Electronic health records contain vast amounts of patient information that could help doctors make faster, more accurate decisions in emergency situations. However, most cutting-edge AI models work with text, while hospital data is stored in complex tables with numbers, codes, and categories. This mismatch has prevented healthcare systems from fully leveraging advanced AI capabilities. Emergency departments, where quick decisions can be critical, particularly need tools that can rapidly process comprehensive patient histories to predict outcomes and guide treatment decisions.
Researchers created a novel approach that converts tabular electronic health record data into text-based "pseudonotes" using medical documentation shortcuts commonly used by healthcare providers. On other words, instead of treating the EHR as a collection of codes, pseudonotes creates a story composed of multiple narratives. The system breaks patient data into concept-specific blocks (medications, triage vitals, diagnostics, etc.), transforming each into text using simple templates, and then encodes each one separately using language models. It essentially emulates a form of medical reasoning.
They then fed this text to advanced language models, treating different types of health information, like lab results, diagnoses, and medications, as separate but related data streams. The team tested their system against traditional machine learning methods, specialized healthcare AI models, and prompting-based approaches using real emergency department prediction tasks.

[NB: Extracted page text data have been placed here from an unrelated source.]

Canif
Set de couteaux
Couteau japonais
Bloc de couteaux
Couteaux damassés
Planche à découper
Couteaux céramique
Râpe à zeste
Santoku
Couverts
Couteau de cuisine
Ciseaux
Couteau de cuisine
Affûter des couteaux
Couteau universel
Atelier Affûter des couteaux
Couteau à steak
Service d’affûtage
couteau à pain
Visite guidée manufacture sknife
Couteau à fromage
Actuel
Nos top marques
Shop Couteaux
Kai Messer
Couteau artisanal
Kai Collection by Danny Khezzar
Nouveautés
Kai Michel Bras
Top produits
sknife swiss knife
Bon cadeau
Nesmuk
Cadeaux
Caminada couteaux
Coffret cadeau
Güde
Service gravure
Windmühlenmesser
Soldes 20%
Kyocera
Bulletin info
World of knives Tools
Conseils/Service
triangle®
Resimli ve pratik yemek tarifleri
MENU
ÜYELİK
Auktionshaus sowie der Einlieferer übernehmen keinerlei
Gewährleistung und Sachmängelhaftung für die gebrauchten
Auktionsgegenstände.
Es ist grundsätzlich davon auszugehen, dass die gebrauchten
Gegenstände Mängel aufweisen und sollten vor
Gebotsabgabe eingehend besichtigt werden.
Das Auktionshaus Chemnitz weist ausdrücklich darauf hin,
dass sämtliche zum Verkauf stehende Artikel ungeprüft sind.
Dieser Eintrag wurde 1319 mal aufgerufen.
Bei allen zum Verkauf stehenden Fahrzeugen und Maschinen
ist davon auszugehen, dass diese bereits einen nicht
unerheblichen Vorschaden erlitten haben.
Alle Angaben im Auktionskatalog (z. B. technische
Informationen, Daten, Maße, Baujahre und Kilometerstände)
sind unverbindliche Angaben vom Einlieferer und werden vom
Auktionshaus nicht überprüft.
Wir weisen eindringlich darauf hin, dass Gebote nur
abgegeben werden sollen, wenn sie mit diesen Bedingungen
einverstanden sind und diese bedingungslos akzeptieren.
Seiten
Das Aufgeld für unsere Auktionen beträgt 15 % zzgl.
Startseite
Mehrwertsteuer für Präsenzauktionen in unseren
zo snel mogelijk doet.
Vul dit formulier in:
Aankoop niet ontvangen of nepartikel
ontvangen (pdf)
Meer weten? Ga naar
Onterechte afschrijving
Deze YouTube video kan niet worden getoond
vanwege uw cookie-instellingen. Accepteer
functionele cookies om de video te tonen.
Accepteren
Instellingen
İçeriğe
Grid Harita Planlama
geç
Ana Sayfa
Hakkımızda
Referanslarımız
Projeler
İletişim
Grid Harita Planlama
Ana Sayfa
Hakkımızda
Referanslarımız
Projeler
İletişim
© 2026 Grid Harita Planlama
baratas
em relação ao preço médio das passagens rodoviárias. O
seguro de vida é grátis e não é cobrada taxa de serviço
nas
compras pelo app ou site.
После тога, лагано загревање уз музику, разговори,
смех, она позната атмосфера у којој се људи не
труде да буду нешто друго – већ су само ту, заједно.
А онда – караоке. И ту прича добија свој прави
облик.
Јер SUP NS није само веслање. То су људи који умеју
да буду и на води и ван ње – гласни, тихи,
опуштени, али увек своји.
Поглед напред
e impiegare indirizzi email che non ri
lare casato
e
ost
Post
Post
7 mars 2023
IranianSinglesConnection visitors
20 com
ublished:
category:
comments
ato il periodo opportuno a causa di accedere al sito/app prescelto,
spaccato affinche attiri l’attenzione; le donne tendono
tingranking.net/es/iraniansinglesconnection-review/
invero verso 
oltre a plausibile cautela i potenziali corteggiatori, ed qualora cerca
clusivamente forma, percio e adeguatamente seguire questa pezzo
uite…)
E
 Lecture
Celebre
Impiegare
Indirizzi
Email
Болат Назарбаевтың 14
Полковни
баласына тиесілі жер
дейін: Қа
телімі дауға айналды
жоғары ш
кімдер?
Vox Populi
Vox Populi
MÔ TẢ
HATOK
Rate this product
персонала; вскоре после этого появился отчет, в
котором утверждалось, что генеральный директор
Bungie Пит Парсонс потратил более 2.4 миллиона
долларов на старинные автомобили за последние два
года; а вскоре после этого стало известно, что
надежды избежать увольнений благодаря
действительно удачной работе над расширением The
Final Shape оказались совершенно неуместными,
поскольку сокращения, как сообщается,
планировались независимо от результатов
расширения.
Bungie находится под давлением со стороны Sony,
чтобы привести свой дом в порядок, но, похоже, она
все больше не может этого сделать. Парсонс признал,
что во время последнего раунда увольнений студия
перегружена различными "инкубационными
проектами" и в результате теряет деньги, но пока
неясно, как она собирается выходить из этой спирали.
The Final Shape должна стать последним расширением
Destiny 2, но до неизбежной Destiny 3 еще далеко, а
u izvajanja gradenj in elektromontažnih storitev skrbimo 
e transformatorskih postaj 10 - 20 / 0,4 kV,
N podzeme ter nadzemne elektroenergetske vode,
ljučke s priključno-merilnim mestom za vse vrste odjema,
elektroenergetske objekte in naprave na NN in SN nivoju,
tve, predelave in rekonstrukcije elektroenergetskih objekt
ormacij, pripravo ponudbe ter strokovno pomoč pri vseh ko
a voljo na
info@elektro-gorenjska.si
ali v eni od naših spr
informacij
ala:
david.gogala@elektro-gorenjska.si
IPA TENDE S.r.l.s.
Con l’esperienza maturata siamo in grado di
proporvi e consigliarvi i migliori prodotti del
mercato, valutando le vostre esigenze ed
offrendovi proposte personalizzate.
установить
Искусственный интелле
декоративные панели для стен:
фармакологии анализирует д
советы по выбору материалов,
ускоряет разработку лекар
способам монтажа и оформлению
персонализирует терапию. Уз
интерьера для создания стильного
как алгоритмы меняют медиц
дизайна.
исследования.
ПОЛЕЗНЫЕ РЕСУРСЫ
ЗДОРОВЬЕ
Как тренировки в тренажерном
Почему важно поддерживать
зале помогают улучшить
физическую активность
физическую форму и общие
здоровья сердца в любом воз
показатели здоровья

Across over 1.3 million emergency room visits from the Medical Information Mart for Intensive Care (MIMIC) database and UCLA datasets, MEME consistently outperformed existing approaches across multiple emergency department decision support tasks. The multimodal text approach, which processes different components of health records separately, achieved better results than trying to combine all information into a single representation. The system demonstrated superior performance compared to traditional machine learning techniques, EHR-specific foundation models like CLMBR and Clinical Longformer, and standard prompting methods. The approach also showed good portability across different hospital systems and coding standards.
The research team plans to test MEME's effectiveness in other clinical settings beyond emergency departments to validate its broader applicability. They also aim to address limitations observed in cross-site model generalizability, working to ensure the system performs consistently across different healthcare institutions. Future work will focus on extending the approach to accommodate new medical concepts and evolving healthcare data standards, potentially making advanced AI more accessible to healthcare systems.
"This bridges a critical gap between the most powerful AI models available today and the complex reality of healthcare data," said Simon Lee, PhD student at UCLA Computational Medicine. "By converting hospital records into a format that advanced language models can understand, we're unlocking capabilities that were previously inaccessible to healthcare providers. The fact that this approach is more portable and adaptable than existing healthcare AI systems could make it particularly valuable for institutions working with different data standards."
Lee SA, Jain S, Chen A, Ono K, Biswas A, Rudas Á, Fang J, Chiang JN.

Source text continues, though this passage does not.